======== RECORDED DATA

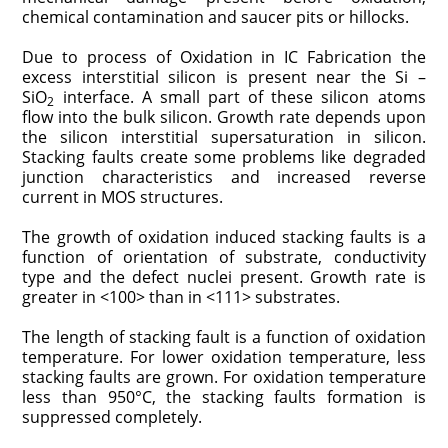
chemical contamination and saucer pits or hillocks.
Due to process of Oxidation in IC Fabrication the
excess interstitial silicon is present near the Si –
SiO
interface. A small part of these silicon atoms
2
flow into the bulk silicon. Growth rate depends upon
the silicon interstitial supersaturation in silicon.
Stacking faults create some problems like degraded
junction characteristics and increased reverse
current in MOS structures.
The growth of oxidation induced stacking faults is a
function of orientation of substrate, conductivity
type and the defect nuclei present. Growth rate is
greater in <100> than in <111> substrates.
The length of stacking fault is a function of oxidation
temperature. For lower oxidation temperature, less
stacking faults are grown. For oxidation temperature
less than 950°C, the stacking faults formation is
suppressed completely.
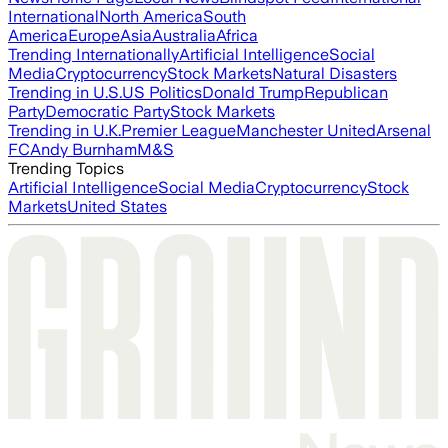
International
North America
South
America
Europe
Asia
Australia
Africa
Trending Internationally
Artificial Intelligence
Social
Media
Cryptocurrency
Stock Markets
Natural Disasters
Trending in U.S.
US Politics
Donald Trump
Republican
Party
Democratic Party
Stock Markets
Trending in U.K.
Premier League
Manchester United
Arsenal
FC
Andy Burnham
M&S
Trending Topics
Artificial Intelligence
Social Media
Cryptocurrency
Stock
Markets
United States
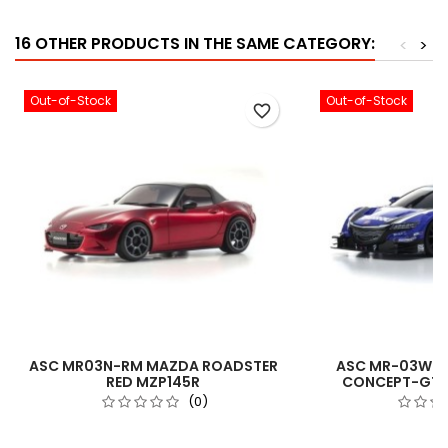
16 OTHER PRODUCTS IN THE SAME CATEGORY:
<
>
Out-of-Stock
Out-of-Stock
favorite_border
ASC MR03N-RM MAZDA ROADSTER
ASC MR-03W-M
RED MZP145R
CONCEPT-GT2
(0)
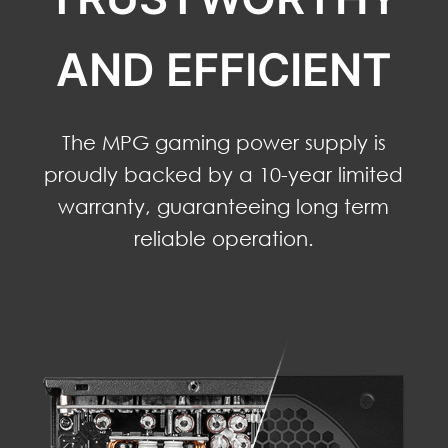
AND EFFICIENT
The MPG gaming power supply is
proudly backed by a 10-year limited
warranty, guaranteeing long term
reliable operation.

================

## TASK PROMPT
How many lines above contain the word "present"? Answer with the number alone.

## RESPONSE FOR THIS EXERCISE
2